С таким же смущением я приветствую двух знакомых верстальщиков, которые в любую погоду пьют из бутылок пиво на подоконнике книжного магазина. Их место встречи изменить нельзя — видимо, по причине того, что дома жены, а заходить куда-то — дорого, даже если дешево, присаживаться надо, разговаривать, а времени давно нет. Может, у книжного собираются они не каждый день, но ведь и я отслеживаю новинки один, иногда два раза в неделю… Они, здороваясь со мной, наверное, думают — и чего таскается чуть не каждый день, чего там ищет…

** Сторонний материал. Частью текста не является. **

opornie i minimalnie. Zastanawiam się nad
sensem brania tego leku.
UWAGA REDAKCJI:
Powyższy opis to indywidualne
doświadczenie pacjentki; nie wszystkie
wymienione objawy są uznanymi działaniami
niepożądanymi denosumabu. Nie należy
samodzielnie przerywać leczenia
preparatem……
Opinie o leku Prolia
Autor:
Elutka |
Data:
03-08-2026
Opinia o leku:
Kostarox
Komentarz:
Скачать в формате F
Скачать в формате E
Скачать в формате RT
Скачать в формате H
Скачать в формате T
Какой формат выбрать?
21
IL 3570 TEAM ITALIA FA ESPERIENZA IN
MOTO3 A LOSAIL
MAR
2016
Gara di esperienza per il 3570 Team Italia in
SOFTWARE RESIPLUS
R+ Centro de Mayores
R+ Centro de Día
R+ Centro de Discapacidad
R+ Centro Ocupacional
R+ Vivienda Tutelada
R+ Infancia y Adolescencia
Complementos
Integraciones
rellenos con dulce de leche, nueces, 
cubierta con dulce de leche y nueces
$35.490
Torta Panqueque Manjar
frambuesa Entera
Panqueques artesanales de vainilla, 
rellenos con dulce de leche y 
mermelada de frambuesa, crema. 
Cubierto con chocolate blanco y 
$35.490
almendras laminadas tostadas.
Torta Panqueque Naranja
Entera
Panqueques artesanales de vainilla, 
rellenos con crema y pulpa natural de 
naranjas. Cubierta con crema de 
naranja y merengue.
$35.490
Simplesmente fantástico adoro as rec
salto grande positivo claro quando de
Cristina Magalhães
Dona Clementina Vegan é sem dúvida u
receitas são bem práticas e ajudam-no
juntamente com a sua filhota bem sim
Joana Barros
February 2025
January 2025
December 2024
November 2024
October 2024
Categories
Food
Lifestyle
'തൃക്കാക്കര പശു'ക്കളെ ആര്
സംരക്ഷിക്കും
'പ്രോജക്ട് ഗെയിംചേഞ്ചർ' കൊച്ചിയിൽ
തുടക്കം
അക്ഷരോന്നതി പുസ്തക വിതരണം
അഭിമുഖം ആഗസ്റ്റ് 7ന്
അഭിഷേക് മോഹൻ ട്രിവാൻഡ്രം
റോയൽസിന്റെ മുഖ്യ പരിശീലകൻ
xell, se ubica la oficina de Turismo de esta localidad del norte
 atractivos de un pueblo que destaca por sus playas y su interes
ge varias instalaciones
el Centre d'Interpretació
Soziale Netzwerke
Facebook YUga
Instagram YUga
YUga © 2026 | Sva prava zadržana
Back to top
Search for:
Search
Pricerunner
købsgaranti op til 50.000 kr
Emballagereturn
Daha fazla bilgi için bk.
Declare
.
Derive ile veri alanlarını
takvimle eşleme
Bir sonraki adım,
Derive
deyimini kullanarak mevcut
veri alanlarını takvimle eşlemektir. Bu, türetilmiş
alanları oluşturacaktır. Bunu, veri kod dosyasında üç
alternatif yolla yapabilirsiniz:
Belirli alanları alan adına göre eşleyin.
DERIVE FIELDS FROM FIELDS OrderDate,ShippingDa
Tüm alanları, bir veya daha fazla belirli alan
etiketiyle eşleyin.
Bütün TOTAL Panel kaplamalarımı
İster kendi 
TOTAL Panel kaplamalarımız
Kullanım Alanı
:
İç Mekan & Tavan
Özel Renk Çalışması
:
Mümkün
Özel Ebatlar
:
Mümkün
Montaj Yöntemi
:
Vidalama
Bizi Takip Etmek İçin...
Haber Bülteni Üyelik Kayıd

В книжном я слежу не только за новинками, но и за детьми. Дети в книжном — это не дети в «Игрушках» или, пуще того, в «Макдоналдсе». Это, наверное, те же самые, но совсем другие дети. Они шевелят, как белочки, яркие обложки и устремляют вверх любопытные носики. Больше всего мне нравятся маленькие очкарики, лучше девочки-очкарики (у меня дочка, и она носит очки, тоненькие, изящные, пластик), но вчера я видел мальчика-очкарика. Начинался май, и било сквозь огромные окна солнце, а он стоял в лучах и продолжал свет рыжей своей макушкой. Мне захотелось для него будущего и чтобы в этом будущем не случилось у него нужды в единоборствах.

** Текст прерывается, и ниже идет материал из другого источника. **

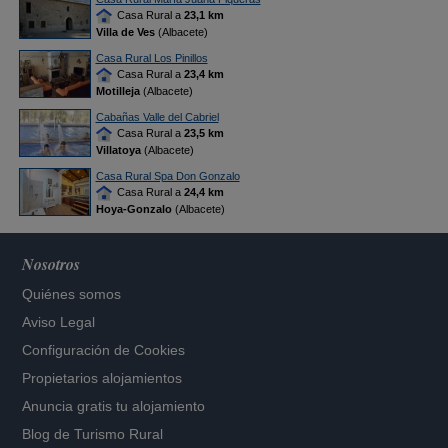
Casa Rural a
23,1 km
Villa de Ves
(Albacete)
Casa Rural Los Pinillos
Casa Rural a
23,4 km
Motilleja
(Albacete)
Cabañas Valle del Cabriel
Casa Rural a
23,5 km
Villatoya
(Albacete)
Casa Rural Spa Don Gonzalo
Casa Rural a
24,4 km
Hoya-Gonzalo
(Albacete)
Nosotros
Quiénes somos
Aviso Legal
Configuración de Cookies
Propietarios alojamientos
Anuncia gratis tu alojamiento
Blog de Turismo Rural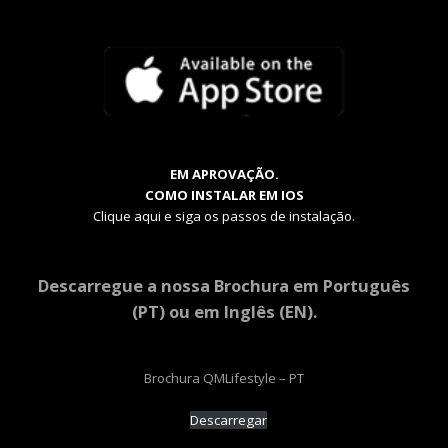
EM APROVAÇÃO.
COMO INSTALAR EM IOS
Clique aqui e siga os passos de instalação.
Descarregue a nossa Brochura em Português
(PT) ou em Inglês (EN).
Brochura QMLifestyle – PT
Descarregar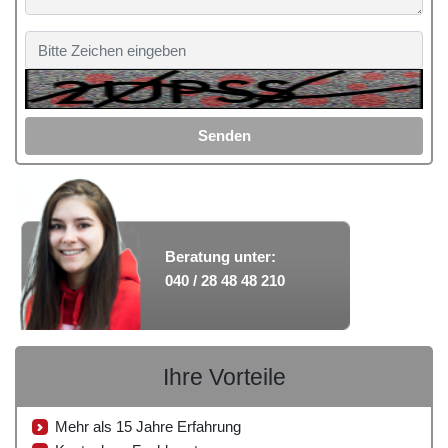
Senden
Beratung unter:
040 / 28 48 48 210
Ihre Vorteile
Mehr als 15 Jahre Erfahrung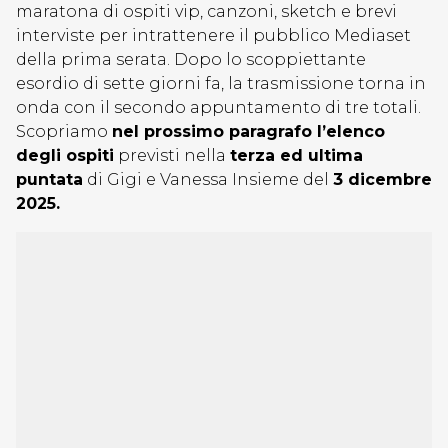
maratona di ospiti vip, canzoni, sketch e brevi
interviste per intrattenere il pubblico Mediaset
della prima serata. Dopo lo scoppiettante
esordio di sette giorni fa, la trasmissione torna in
onda con il secondo appuntamento di tre totali.
Scopriamo
nel prossimo paragrafo l’elenco
degli ospiti
previsti nella
terza ed ultima
puntata
di Gigi e Vanessa Insieme del
3 dicembre
2025.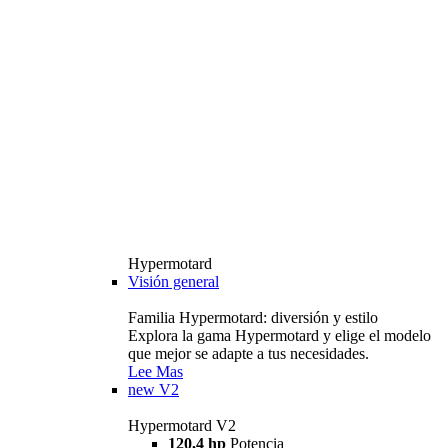
Hypermotard
Visión general
Familia Hypermotard: diversión y estilo
Explora la gama Hypermotard y elige el modelo
que mejor se adapte a tus necesidades.
Lee Mas
new
V2
Hypermotard V2
120,4 hp
Potencia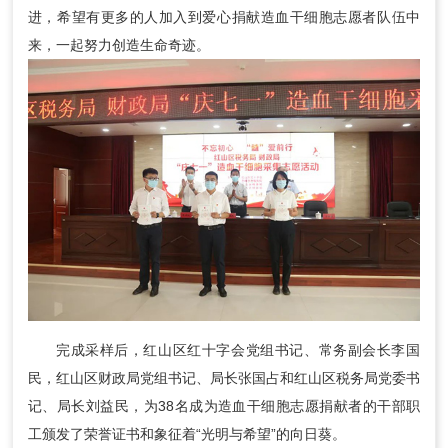
进，希望有更多的人加入到爱心捐献造血干细胞志愿者队伍中
来，一起努力创造生命奇迹。
完成采样后，红山区红十字会党组书记、常务副会长李国
民，红山区财政局党组书记、局长张国占和红山区税务局党委书
记、局长刘益民，为38名成为造血干细胞志愿捐献者的干部职
工颁发了荣誉证书和象征着“光明与希望”的向日葵。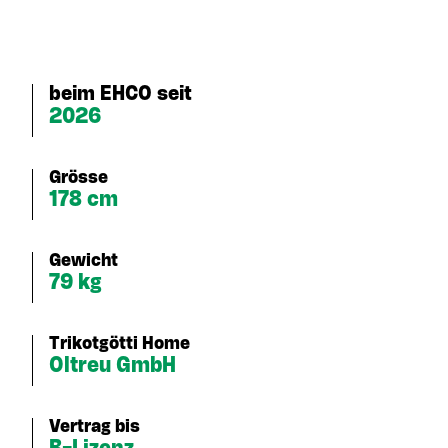
beim EHCO seit
2026
Grösse
178 cm
Gewicht
79 kg
Trikotgötti Home
Oltreu GmbH
Vertrag bis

VI. Неизвестный Эрнст, или В поисках Робин Гуда
Центральный элемент путинской мифологии, безоговорочно признаваемый не только сторонниками Владимира Владимировича, но и весомой частью оппонентов, — «лихие 90-е» и Путин в качестве избавителя.
«Лихость» в национальной традиции имеет не только разбойные, но и политические коннотации, в применении к бунтам Разина и Пугачева тогдашняя сурковская, пардон, романовская пропаганда соединяла оба значения.
Однако для сознания современного обывателя очевиден крен в одну, разбойную, бандитскую сторону; «лихие 90- е» — псевдоним криминального беспредела. Оценка роли Владимира Путина в обуздании тогдашних уличных войн не то чтобы сильно завышена, а просто мифологизирована. Процесс этот подчинялся, с одной стороны, общей эволюции сложившейся экономической системы, с другой — государство сменило тактику: спецслужбы и правоохранители сами вступили в борьбу за активы третьей силой, поначалу с применением откровенно силовых методов. Конфликты переместились с городских улиц в новое, неведомое обывателю внутрикопоративное, юридическое, политическое русло.
Проще говоря, между ментами и братвой — вплоть до самого высокого уровня — стерлась даже штрихпунктирная грань.
Между прочим, Владимир Путин вечером 4 марта 2012 года, после собственной победы в первом туре, выступая перед своими штабистами и читая с выражением Есенина, процитировал неточно:
У Есенина: «Кинь ты Русь…» и т. д. Видимо, Владимиру Владимировичу как знатоку коммерческо-братковской фени глагол «кинуть» показался слишком двусмысленным.
А вот Есенин, поди, полагал слишком вульгарным слово «брось». Впрочем, выражение «пробросить» означает то же, что и «кинуть», но в размер не укладывается.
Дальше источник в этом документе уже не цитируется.